È ora, di lasciar stare il teatro dell'assurdo. È ora di fare un'analisi di fase senza tatticismi. È ora di aprire un cantiere di cultura politica e di programma su terreno del patriottismo costituzionale per rideclinare, nella Ue e nell'Eurozona, l'interesse nazionale in relazione all'interesse del lavoro. È urgente, in vista delle imminenti elezioni politiche, avviare un percorso per una lista unitaria e alternativa al Pd, a partire dalle città dove da tempo, in particolare dalle elezioni amministrative di giugno 2016 per arrivare a oggi, sono operative esperienze politiche unitarie e portatrici di un valore aggiunto rispetto alle consumate energie dei partiti della sinistra storica.
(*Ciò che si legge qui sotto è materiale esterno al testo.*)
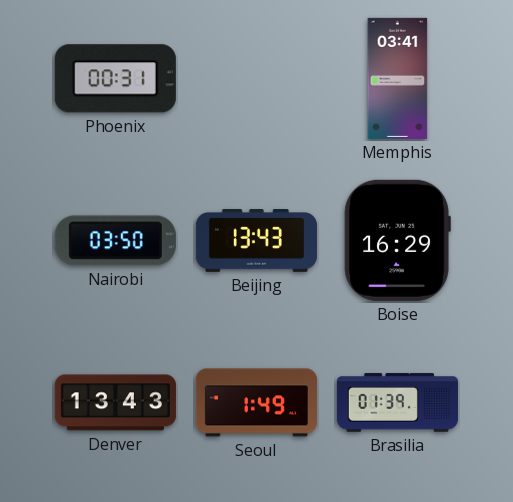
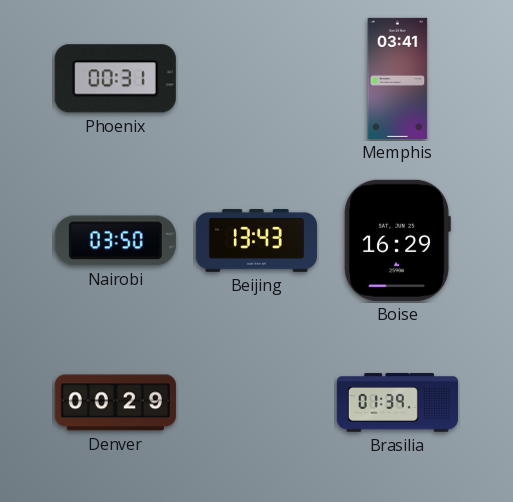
Denver: 13:43 -> 00:29
Seoul: 1:49 -> none
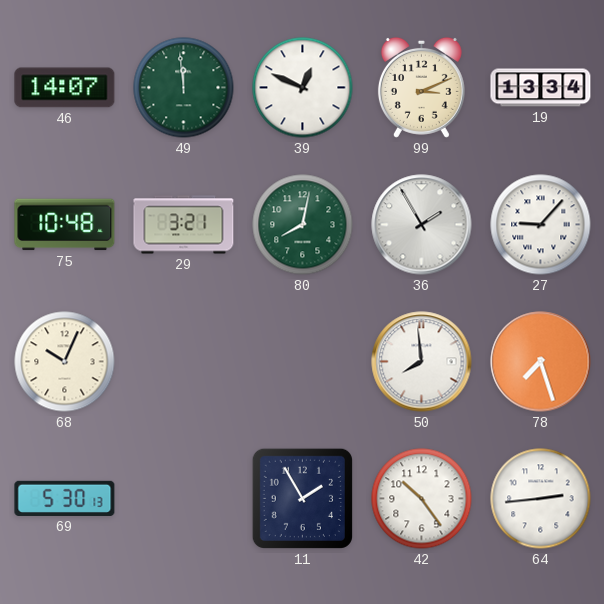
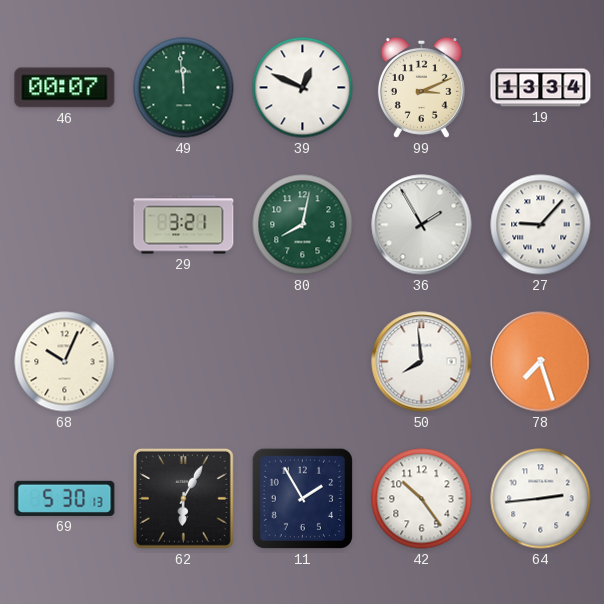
46: 14:07 -> 00:07
75: 10:48 -> none
62: none -> 6:05
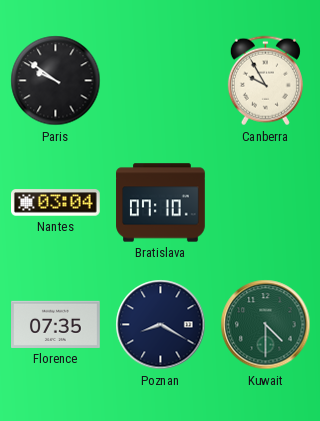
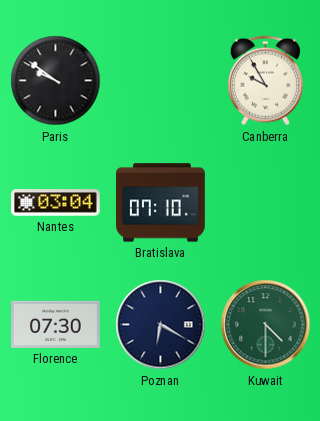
Florence: 07:35 -> 07:30
Poznan: 8:20 -> 6:20
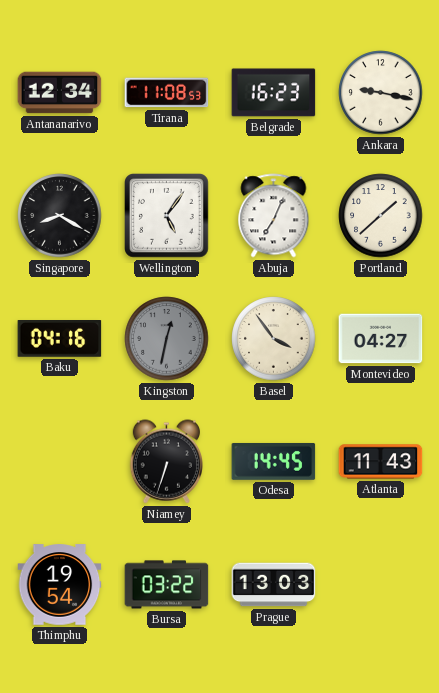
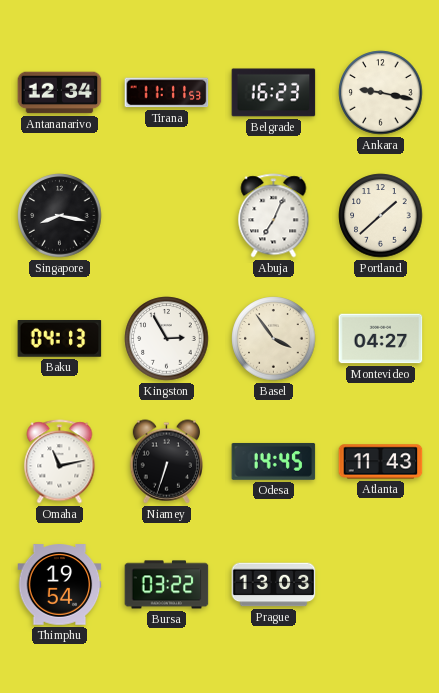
Tirana: 11:08 -> 11:11
Singapore: 8:20 -> 8:17
Wellington: 5:06 -> none
Baku: 04:16 -> 04:13
Kingston: 12:32 -> 2:55
Kingston dial: grey -> white
Omaha: none -> 11:13
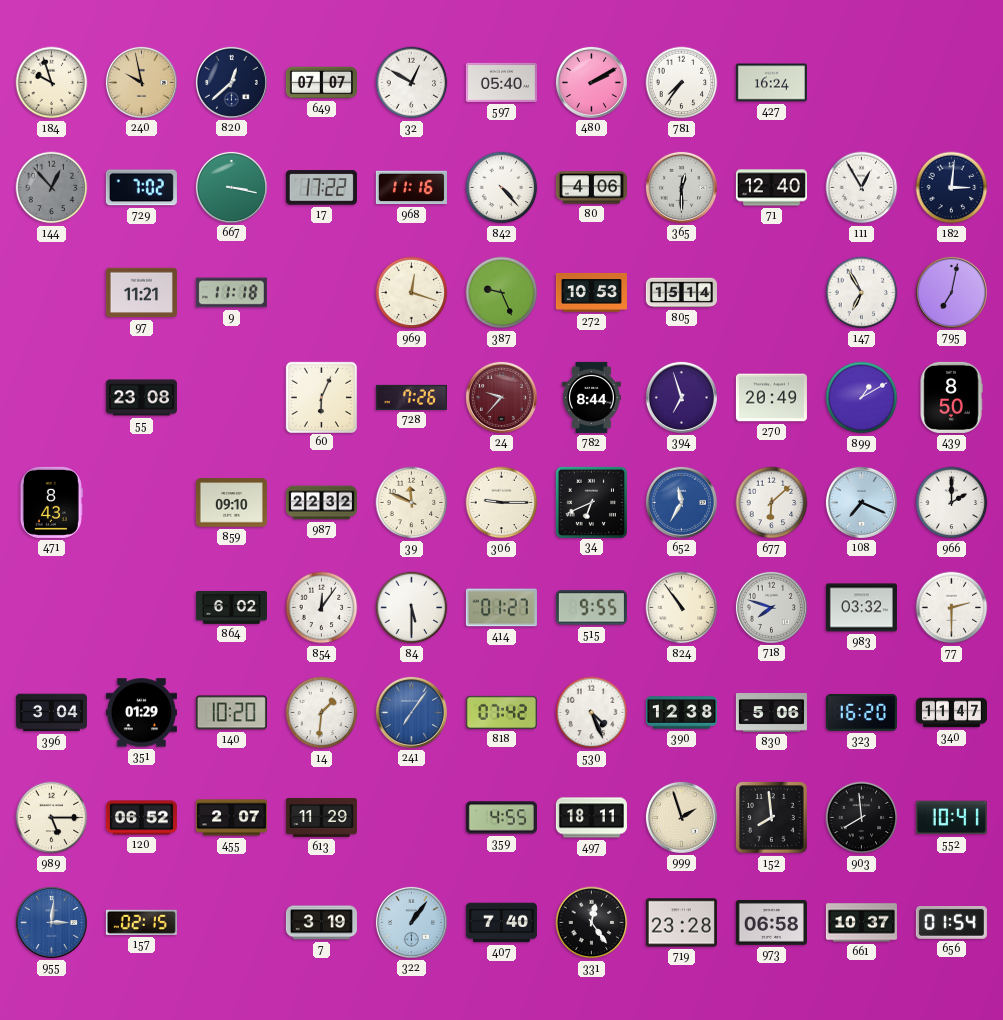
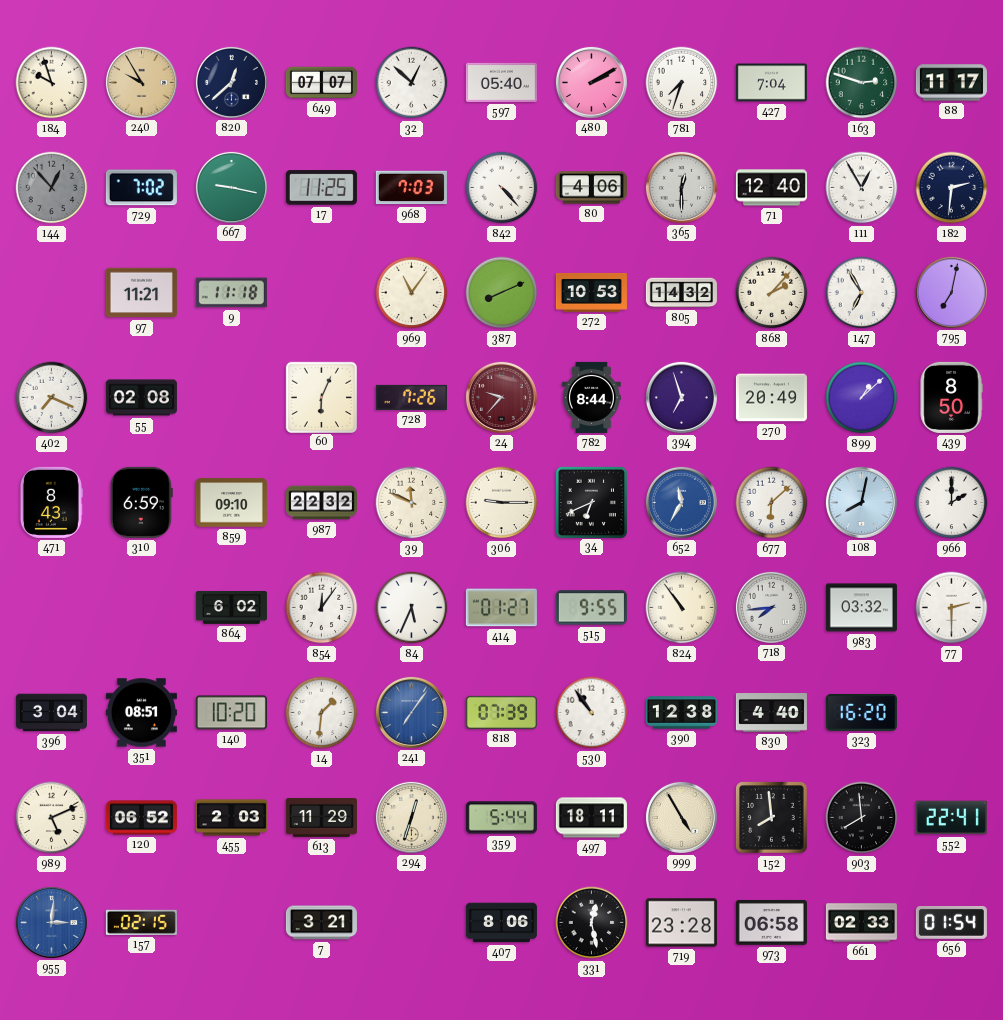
240: 9:58 -> 9:55
32: 12:50 -> 12:52
781: 7:36 -> 7:33
427: 16:24 -> 7:04
163: none -> 2:48
88: none -> 11:17
667: 3:17 -> 9:17
17: 17:22 -> 11:25
968: 11:16 -> 7:03
182: 3:01 -> 2:31
969: 12:18 -> 11:06
387: 9:26 -> 8:11
805: 15:14 -> 14:32
868: none -> 2:07
402: none -> 7:19
55: 23:08 -> 02:08
899: 1:10 -> 1:08
310: none -> 6:59
108: 7:19 -> 8:02
84: 5:30 -> 5:34
718: 7:48 -> 7:44
351: 01:29 -> 08:51
818: 07:42 -> 07:39
530: 4:26 -> 10:54
830: 5:06 -> 4:40
340: 11:47 -> none
989: 5:15 -> 5:11
455: 2:07 -> 2:03
294: none -> 12:33
359: 4:55 -> 5:44
999: 1:57 -> 4:55
552: 10:41 -> 22:41
7: 3:19 -> 3:21
322: 1:06 -> none
407: 7:40 -> 8:06
331: 12:24 -> 12:28
661: 10:37 -> 02:33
Soltanto con radicali discontinuità di forme della politica, di programma e di classi dirigenti si può arginare e recuperare lo smottamento di popolo verso proposte regressive. Sinistra Italiana c'è, come ribadito da Nicola Fratoianni. Sarebbe utile alla democrazia italiana che Mdp scegliesse dove stare. Tutto il resto è noia.